Shoot the Moon

Theatre de la Jeune Lune makes the best of lean times with The Kitchen.

Call it survival of the fattest: Corporate blobs like to eat independent information and entertainment sources for lunch. That's no news flash--witness the recent profitable surrenders and unnatural deaths in the local media. They're easy to rationalize: That's the way it goes. But what happens when a group of people decides that, actually, that's not the way it goes? Holdouts against sellout are everywhere--in local arts, look for a moment at Theatre de la Jeune Lune, who manage to make survival in a Darwinian arts hell seem like a blast--particularly with The Kitchen, a revival of their 1984 adaptation of Arnold Wesker's The Kitchen.
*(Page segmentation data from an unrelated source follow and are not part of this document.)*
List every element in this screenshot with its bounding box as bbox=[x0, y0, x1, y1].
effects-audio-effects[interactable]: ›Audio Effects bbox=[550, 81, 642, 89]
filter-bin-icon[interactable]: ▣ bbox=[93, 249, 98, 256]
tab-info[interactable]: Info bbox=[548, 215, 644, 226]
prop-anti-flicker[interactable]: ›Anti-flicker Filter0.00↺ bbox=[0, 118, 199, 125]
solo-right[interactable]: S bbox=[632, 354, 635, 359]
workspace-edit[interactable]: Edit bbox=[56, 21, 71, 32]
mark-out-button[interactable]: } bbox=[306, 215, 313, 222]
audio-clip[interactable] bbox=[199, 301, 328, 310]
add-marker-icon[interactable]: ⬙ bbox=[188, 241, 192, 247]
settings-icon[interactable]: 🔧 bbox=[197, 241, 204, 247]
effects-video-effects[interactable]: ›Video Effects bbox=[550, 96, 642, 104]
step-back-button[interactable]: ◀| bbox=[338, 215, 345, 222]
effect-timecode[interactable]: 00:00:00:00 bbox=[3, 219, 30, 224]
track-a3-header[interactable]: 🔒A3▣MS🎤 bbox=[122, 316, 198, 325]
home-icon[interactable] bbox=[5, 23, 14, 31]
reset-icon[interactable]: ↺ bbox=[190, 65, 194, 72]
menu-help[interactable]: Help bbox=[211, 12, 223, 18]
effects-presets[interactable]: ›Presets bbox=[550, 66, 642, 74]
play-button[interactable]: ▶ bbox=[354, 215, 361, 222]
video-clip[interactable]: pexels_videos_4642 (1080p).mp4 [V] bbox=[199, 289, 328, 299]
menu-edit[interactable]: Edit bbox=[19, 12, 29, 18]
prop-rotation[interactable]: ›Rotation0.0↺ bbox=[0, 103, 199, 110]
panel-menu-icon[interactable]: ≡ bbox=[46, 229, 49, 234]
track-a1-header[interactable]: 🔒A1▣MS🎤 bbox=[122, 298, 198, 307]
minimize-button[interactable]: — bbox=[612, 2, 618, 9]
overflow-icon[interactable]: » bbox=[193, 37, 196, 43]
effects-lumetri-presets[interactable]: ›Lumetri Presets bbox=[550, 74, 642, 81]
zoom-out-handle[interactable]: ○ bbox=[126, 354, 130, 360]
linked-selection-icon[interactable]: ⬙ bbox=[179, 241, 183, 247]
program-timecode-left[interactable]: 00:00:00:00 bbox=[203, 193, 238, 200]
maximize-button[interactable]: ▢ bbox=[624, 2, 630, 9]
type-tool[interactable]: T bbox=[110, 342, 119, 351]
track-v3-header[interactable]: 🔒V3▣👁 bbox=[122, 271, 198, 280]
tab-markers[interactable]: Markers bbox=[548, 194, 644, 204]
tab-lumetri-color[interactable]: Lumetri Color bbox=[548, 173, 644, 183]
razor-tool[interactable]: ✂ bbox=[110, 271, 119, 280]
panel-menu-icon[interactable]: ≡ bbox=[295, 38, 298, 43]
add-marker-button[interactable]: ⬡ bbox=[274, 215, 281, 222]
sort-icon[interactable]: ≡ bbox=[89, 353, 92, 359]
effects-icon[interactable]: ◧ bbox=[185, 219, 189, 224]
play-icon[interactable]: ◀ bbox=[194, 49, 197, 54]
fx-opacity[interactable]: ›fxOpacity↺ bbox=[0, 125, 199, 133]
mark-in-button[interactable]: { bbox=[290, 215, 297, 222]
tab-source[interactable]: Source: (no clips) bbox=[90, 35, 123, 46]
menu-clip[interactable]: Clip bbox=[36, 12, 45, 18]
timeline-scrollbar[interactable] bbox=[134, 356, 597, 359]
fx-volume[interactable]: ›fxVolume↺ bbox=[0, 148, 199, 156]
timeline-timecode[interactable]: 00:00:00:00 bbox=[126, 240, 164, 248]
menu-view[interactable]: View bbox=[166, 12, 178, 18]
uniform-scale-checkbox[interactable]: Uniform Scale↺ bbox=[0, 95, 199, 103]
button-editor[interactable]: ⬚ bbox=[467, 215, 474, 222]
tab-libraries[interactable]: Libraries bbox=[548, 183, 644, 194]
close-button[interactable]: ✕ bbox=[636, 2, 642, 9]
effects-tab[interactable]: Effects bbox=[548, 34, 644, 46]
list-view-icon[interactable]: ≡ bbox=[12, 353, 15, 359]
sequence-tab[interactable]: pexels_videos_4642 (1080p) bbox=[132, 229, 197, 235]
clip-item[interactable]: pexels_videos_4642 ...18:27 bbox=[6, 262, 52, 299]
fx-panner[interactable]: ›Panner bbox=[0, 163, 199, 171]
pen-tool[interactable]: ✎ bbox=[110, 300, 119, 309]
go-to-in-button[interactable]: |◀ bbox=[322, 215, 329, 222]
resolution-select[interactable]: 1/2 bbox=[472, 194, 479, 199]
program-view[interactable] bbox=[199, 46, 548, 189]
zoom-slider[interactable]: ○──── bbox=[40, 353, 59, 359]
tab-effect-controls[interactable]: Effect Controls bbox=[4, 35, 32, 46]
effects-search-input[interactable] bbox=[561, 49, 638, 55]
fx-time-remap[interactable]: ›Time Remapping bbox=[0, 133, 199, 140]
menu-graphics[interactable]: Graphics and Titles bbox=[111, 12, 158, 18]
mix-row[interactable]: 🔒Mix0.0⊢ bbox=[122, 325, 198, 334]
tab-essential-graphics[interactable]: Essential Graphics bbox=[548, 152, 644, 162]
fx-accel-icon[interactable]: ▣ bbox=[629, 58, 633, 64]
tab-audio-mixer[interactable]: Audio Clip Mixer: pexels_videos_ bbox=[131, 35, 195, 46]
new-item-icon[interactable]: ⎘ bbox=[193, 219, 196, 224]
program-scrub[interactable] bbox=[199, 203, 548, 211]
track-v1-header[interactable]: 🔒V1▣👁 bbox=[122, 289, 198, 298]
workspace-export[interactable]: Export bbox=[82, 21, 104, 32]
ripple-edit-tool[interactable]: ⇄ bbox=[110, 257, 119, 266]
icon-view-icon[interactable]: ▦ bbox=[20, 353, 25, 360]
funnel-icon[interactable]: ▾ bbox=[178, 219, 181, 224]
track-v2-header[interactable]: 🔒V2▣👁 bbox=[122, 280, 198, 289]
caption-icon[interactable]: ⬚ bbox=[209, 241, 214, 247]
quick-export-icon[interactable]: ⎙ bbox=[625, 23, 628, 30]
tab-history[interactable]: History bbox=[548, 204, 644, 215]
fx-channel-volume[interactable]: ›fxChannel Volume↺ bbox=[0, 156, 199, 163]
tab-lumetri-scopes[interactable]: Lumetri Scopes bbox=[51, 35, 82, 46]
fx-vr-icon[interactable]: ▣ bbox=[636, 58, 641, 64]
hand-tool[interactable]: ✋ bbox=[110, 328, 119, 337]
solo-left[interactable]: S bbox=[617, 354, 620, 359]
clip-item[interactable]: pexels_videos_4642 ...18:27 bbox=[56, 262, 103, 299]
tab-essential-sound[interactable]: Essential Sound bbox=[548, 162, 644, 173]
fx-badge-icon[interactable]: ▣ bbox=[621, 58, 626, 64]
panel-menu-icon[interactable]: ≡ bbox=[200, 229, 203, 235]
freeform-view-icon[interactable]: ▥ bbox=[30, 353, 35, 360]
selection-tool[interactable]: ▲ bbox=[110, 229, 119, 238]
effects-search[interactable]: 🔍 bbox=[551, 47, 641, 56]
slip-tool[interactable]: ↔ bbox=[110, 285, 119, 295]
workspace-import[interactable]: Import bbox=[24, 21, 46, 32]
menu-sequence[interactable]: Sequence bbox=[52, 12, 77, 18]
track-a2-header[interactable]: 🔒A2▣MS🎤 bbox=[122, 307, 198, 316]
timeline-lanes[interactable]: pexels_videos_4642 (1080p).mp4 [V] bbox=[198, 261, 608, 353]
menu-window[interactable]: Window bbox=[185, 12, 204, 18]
Ask whether the tightening economy has had any effect on the troupe's collective psyche and you ignite an explosion of throaty laughter from Barbra Berlovitz Desbois and Dominique Serrand, two of the 18-year-old company's founders. But the laughter is followed quickly by grim tones. "It's severe," says Serrand. "It's basically the same principle as what happened in the Eastern countries under the Soviet bloc, which was censorship that was very simple: If you say anything, you won't have any money."

Now don't forget, these guys are the lucky ones. Jeune Lune has been blessed with relatively large donations--including a real whopper from the National Endowment for the Arts to purchase the warehouse that they transformed into a showpiece theatrical space. But these days the NEA itself is endangered, amid a general dry-up of arts funding. Funders are holding the broom, and Jeune Lune, like all the other arts organizations, learns to limbo in limbo. With a self-imposed mandate to produce work of national stature while employing a full-time company and an army of contract workers at livable wages, that involves some fancy footwork.
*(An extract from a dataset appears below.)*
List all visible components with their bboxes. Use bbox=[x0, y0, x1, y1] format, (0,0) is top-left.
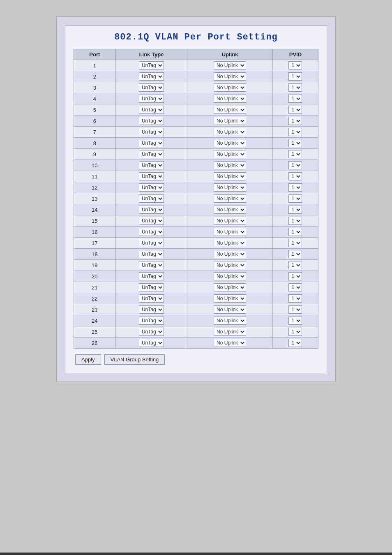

But talking with Berlovitz Desbois and Serrand, one senses a special combination of qualities at work, which is perhaps the secret of their survival: a streak of despair over the new economics, white-hot passion for their work, a hardcore sense of family, and a marvelous arrogance--the sort that enables Serrand to announce plans not only to survive but to become a sort of hub for the local theater community. "If we had a bit more money we would have a second space--and a third space, and a fourth space--and you would see a lot of theater in here." For example, Jeune Lune already offers rehearsal space and other help to Hidden Theatre and other small troupes, even as the company is working on a massive original ensemble piece for its fall season. It's tentatively titled "The America Project," and will perhaps be performed over two nights.

Why not? And as long as they're undertaking the impossible, why not gather 20 actors onstage in The Kitchen to artfully toss dishes around, or fashion towering, delicately balanced sculptures from cooking implements? Risk is the element we all must learn to breathe these days, and it's the stuff of this piece.
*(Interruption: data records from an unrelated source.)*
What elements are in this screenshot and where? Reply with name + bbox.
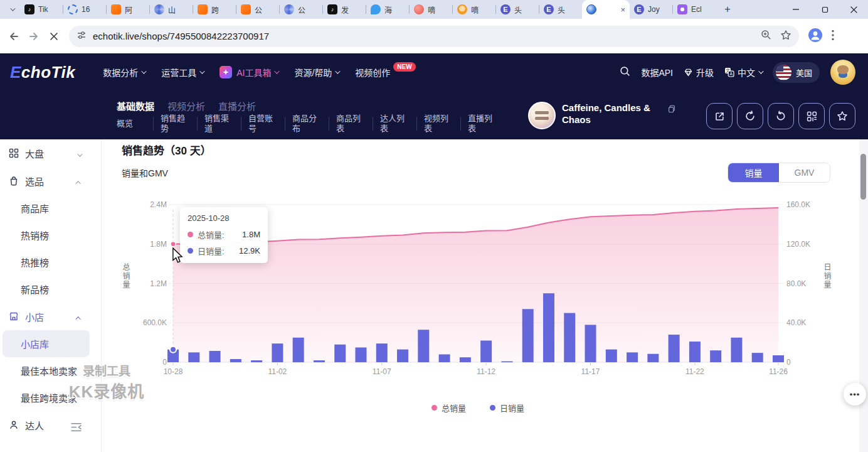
- daily-sales-bar[interactable]: [376, 343, 388, 362]
- subtab-达人列表[interactable]: 达人列表: [379, 114, 415, 134]
- zoom-page-icon[interactable]: [761, 30, 771, 43]
- daily-sales-bar[interactable]: [501, 362, 512, 363]
- daily-sales-bar[interactable]: [689, 342, 701, 362]
- subtab-视频列表[interactable]: 视频列表: [423, 114, 459, 134]
- daily-sales-bar[interactable]: [251, 360, 262, 362]
- upgrade-link[interactable]: 升级: [684, 66, 714, 78]
- nav-item-AI工具箱[interactable]: AI工具箱: [220, 66, 278, 78]
- daily-sales-bar[interactable]: [564, 313, 575, 362]
- subtab-商品分布[interactable]: 商品分布: [291, 114, 327, 134]
- open-external-button[interactable]: [706, 103, 733, 129]
- new-tab-button[interactable]: +: [719, 1, 736, 18]
- close-tab-icon[interactable]: ×: [620, 5, 625, 14]
- close-window-button[interactable]: [839, 0, 868, 19]
- subtab-商品列表[interactable]: 商品列表: [335, 114, 371, 134]
- tab-active[interactable]: ×: [582, 0, 630, 19]
- daily-sales-bar[interactable]: [710, 350, 721, 362]
- sidebar-subitem-商品库[interactable]: 商品库: [0, 195, 101, 222]
- collapse-sidebar-icon[interactable]: [70, 422, 82, 435]
- nav-item-运营工具[interactable]: 运营工具: [161, 66, 203, 78]
- toggle-GMV[interactable]: GMV: [779, 163, 830, 182]
- subtab-直播列表[interactable]: 直播列表: [467, 114, 503, 134]
- tab[interactable]: 阿: [107, 0, 149, 19]
- tab[interactable]: 海: [366, 0, 409, 19]
- share-link-button[interactable]: [768, 103, 794, 129]
- daily-sales-bar[interactable]: [293, 338, 304, 362]
- daily-sales-bar[interactable]: [418, 330, 429, 362]
- daily-sales-bar[interactable]: [397, 350, 408, 362]
- daily-sales-bar[interactable]: [543, 293, 554, 362]
- daily-sales-bar[interactable]: [522, 309, 534, 362]
- nav-item-视频创作[interactable]: 视频创作NEW: [355, 66, 415, 78]
- toggle-销量[interactable]: 销量: [728, 163, 779, 182]
- tab[interactable]: E头: [539, 0, 582, 19]
- language-selector[interactable]: 文A 中文: [724, 66, 762, 78]
- tab-视频分析[interactable]: 视频分析: [167, 99, 205, 112]
- more-actions-button[interactable]: •••: [844, 383, 866, 406]
- user-avatar[interactable]: [830, 60, 855, 85]
- sidebar-subitem-热销榜[interactable]: 热销榜: [0, 222, 101, 249]
- subtab-销售渠道[interactable]: 销售渠道: [203, 114, 240, 134]
- daily-sales-bar[interactable]: [188, 352, 199, 362]
- echotik-logo[interactable]: EchoTik: [10, 63, 75, 82]
- tab[interactable]: 16: [63, 0, 106, 19]
- back-button[interactable]: [4, 26, 24, 46]
- tab[interactable]: 山: [150, 0, 193, 19]
- sidebar-subitem-新品榜[interactable]: 新品榜: [0, 276, 101, 303]
- tab[interactable]: 公: [280, 0, 322, 19]
- daily-sales-bar[interactable]: [480, 340, 492, 362]
- page-scrollbar[interactable]: [859, 139, 868, 452]
- sidebar-item-达人[interactable]: 达人: [0, 411, 101, 439]
- sidebar-item-选品[interactable]: 选品: [0, 167, 101, 195]
- sidebar-item-大盘[interactable]: 大盘: [0, 139, 101, 167]
- subtab-自营账号[interactable]: 自营账号: [247, 114, 283, 134]
- stop-loading-button[interactable]: [44, 26, 64, 46]
- daily-sales-bar[interactable]: [355, 347, 366, 362]
- daily-sales-bar[interactable]: [669, 335, 680, 362]
- tab-基础数据[interactable]: 基础数据: [117, 99, 154, 112]
- qr-code-button[interactable]: [798, 103, 825, 129]
- search-icon[interactable]: [620, 66, 630, 79]
- nav-item-资源/帮助[interactable]: 资源/帮助: [294, 66, 339, 78]
- site-info-icon[interactable]: [77, 30, 87, 43]
- nav-item-数据分析[interactable]: 数据分析: [103, 66, 145, 78]
- daily-sales-bar[interactable]: [209, 351, 221, 362]
- tab[interactable]: Ecl: [673, 0, 716, 19]
- tab[interactable]: ♪Tik: [20, 0, 63, 19]
- daily-sales-bar[interactable]: [585, 325, 596, 362]
- maximize-button[interactable]: [810, 0, 839, 19]
- forward-button[interactable]: [24, 26, 44, 46]
- region-selector[interactable]: 美国: [773, 62, 820, 83]
- sidebar-subitem-小店库[interactable]: 小店库: [3, 330, 90, 357]
- daily-sales-bar[interactable]: [627, 352, 638, 362]
- sidebar-item-小店[interactable]: 小店: [0, 303, 101, 330]
- tab-直播分析[interactable]: 直播分析: [218, 99, 256, 112]
- daily-sales-bar[interactable]: [230, 359, 241, 362]
- daily-sales-bar[interactable]: [314, 360, 325, 362]
- data-api-link[interactable]: 数据API: [641, 66, 673, 78]
- sidebar-subitem-热推榜[interactable]: 热推榜: [0, 249, 101, 276]
- daily-sales-bar[interactable]: [460, 357, 471, 362]
- daily-sales-bar[interactable]: [773, 355, 784, 362]
- favorite-star-button[interactable]: [829, 103, 855, 129]
- scrollbar-thumb[interactable]: [860, 154, 866, 200]
- tab-list-chevron-icon[interactable]: [4, 3, 20, 16]
- address-bar[interactable]: echotik.live/shops/7495500842223700917: [69, 26, 799, 47]
- subtab-概览[interactable]: 概览: [115, 119, 152, 129]
- daily-sales-bar[interactable]: [439, 354, 450, 362]
- sync-refresh-button[interactable]: [737, 103, 763, 129]
- tab[interactable]: 公: [236, 0, 279, 19]
- bookmark-star-icon[interactable]: [780, 30, 791, 43]
- minimize-button[interactable]: [781, 0, 810, 19]
- daily-sales-bar[interactable]: [334, 345, 346, 362]
- profile-icon[interactable]: [808, 28, 823, 45]
- legend-总销量[interactable]: 总销量: [431, 402, 466, 414]
- copy-icon[interactable]: [667, 104, 676, 116]
- daily-sales-bar[interactable]: [731, 338, 742, 362]
- tab[interactable]: 嘀: [410, 0, 452, 19]
- daily-sales-bar[interactable]: [752, 353, 763, 362]
- tab[interactable]: ♪发: [323, 0, 366, 19]
- tab[interactable]: E头: [496, 0, 539, 19]
- tab[interactable]: EJoy: [630, 0, 672, 19]
- tab[interactable]: 跨: [193, 0, 236, 19]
This is the sort of production you don't want to explain too much, but simply tell people, check it out. Watching The Kitchen is like having your eyes massaged: They're rhythmically stimulated by a large ensemble of bodies moving in time, twirling, marching, chopping, stirring, and throwing things constantly. In short, this is astounding physical comedy without a net (and it's accompanied by some excellent live accordion music).

The set is a restaurant kitchen complete with commercial ovens, a punch clock (which never moves), and innumerable funny-looking cooking tools. Here, an ethnic smorgasbord of workers makes crappy food for faceless patrons, pushing their bodies and minds to the limit twice a day every day, for lunch and for dinner, for their whole lives. "It gets worse but you get used to it," a newcomer is told. In the course of gearing up for the lunchtime blitz, we discover things about these characters--mostly that their lives are pretty much their work. Among an overall strong cast, Stephen Epp, Alejandro Aguilera, Joel Spence, and Luverne Seifert are standouts as, respectively, a Jewish pastry chef, his swishy Latin cohort, a cocky Italian dude, and a crass German neanderthal.

Wesker's play was originally a social protest against the deadening effects of assembly line-style labor, and it still works that way, despite Jeune Lune's brilliant choreographic take. Underneath the dancing, the singing, the comedy, and the aerial ballet of dishes, there's a profound sense of loss--both of individual potential and of meaningful personal connections. Everyone here hates their work, but no one can seem to throw a wrench in the cogs.

Of course, given current labor conditions, that's as relevant today as it was in the '50s, when the play was written. Watching the Jeune Lune troupe, it's clear that what enabled them to produce this play was quite the opposite of the conditions in The Kitchen: an environment in which imagination, thought, and individuality are valued--in fact, required. It's fun to watch and it's flat-out inspiring.